2016 Presidential Election: Truly Schizophrenia

2016 Presidential Election: Truly Schizophrenia

By Randy Evans –

With both the Republican National Convention and the Democratic National Convention getting off to rocky starts, the campaigns are beginning to implement their strategies for the fall election. Rarely in the history of presidential politics have the campaign strategies been so different with so much riding on the outcome.

Neither political party expected to get where it is in the way it got here. Democrats expected a relatively short primary with the early coronation of former Secretary of State Hillary Clinton as the 2016 Democratic presidential nominee. No one expected Vermont Senator Bernie Sanders to stand strong until the last primaries. Republicans expected a spirited contest among a whole host of political wannabes, but no one seriously thought Donald Trump would win the nomination.

The result of the nomination processes for both parties was a predictable nominee with a long record (Clinton) and an unpredictable nominee with no consistent record (Trump).
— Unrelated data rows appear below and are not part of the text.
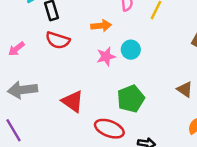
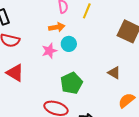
orange arrow: (101, 26) -> (57, 27), moved
red triangle: (73, 101) -> (15, 73), moved

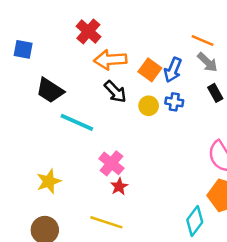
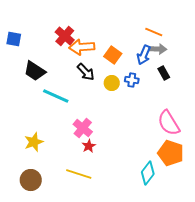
red cross: (88, 31) -> (65, 36), moved
gray arrow: (208, 62) -> (158, 49), turned -42
blue arrow: (173, 70) -> (144, 55), moved

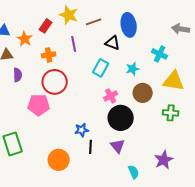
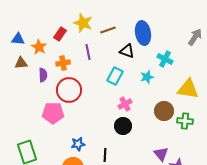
gray arrow: (181, 29) -> (195, 37), turned 114
cyan cross: (160, 54) -> (165, 59), moved
purple semicircle: (18, 75) -> (43, 75), moved
brown circle: (143, 93) -> (164, 111), moved
black circle: (121, 118) -> (123, 126), moved, size x0.7
blue star: (82, 130) -> (78, 144), moved
purple triangle: (118, 146) -> (161, 154), moved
Besides scaring political insiders to death, it makes development of a general election strategy for candidates up and down the ticket quite difficult.

Clinton’s strategy appears to center on a theme of reliability and stability based on a proven track record of service. The problem is so few Americans believe the country is headed in the right direction and most feel less secure now than before President Barack Obama took office in 2009. Indeed, every poll signals the overwhelming majority of Americans believe the United States is on the wrong path.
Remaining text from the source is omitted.